‘The Flights of Jan Wiener’ – World War II play brings tears of joy and sorrow
“The Flights of Jan Wiener” opened on Aug. 23 to a much larger audience than expected, as three extra rows of spectators sat on the floor of the Campus Black Box Theatre. Filled with song, dance, death, tears, passion and love, this play offered a little for everyone.
The play, directed and co-written by Karen Berman, chair of the Department of Theatre, is composed of mostly movements and music, the only props being very plain chairs and the actors’ costumes. The movements are choreographed by the actors, who try to portray the story of Jan Wiener by acting as the set and wordlessly dancing so that non-English speaking audiences can understand.
The play is about a young Czech man, Jan Wiener, and how he fled his Nazi-occupied homeland, joined the war against the Germans and later fought for democracy.

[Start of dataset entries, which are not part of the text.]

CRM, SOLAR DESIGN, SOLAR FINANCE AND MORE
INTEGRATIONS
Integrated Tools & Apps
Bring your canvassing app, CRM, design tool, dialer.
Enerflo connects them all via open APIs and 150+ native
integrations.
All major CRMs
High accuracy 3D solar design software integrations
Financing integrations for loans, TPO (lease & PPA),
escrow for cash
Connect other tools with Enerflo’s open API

The play had a very emotional effect on the audience. Sarah Harrell, a freshman theater major, came to support her fellow theater majors and felt the play was very expressive.
“The father’s suicide was my favorite scene,” Sarah said. “It was really powerful.”

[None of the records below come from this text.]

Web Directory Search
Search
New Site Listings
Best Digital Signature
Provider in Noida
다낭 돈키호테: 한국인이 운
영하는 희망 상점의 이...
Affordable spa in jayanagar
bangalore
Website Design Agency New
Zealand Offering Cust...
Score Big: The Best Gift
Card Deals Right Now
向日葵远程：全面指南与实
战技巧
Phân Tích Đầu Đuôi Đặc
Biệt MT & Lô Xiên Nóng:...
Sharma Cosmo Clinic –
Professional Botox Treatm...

Tears were shed and laughing ensued over certain moments, like the scene in which Jan joins the British Army and is learning how to fly an airplane. The audiences reacted the same way in Prague, where the actors first performed their play this past summer.
In the Czech Republic, the acting group visited different places that tied in with the play and the time period. They even visited Terezin, a Jewish concentration camp, where Jan’s mother was taken and later died. The actors performed at four different venues: two professional theaters, one academic theater and the European Regional Theatre Festival in Hradek Králové, a city just outside of Prague. The group was the only non-professional group performing at the festival and Berman was very proud of them.
“This was an exciting and powerful experience for all of us to tell the story of this man who fought for freedom his entire life,” Berman said. “The play was a wonderful educational experience for our students who learned about the history and culture of the Czech people through this story of one man’s struggles.”
In his first lead role in college, sophomore theater major Zack Bradford portrayed Jan Wiener. He said that the actors paid attention to the audience to try to see how much they understood given the likelihood of a language barrier.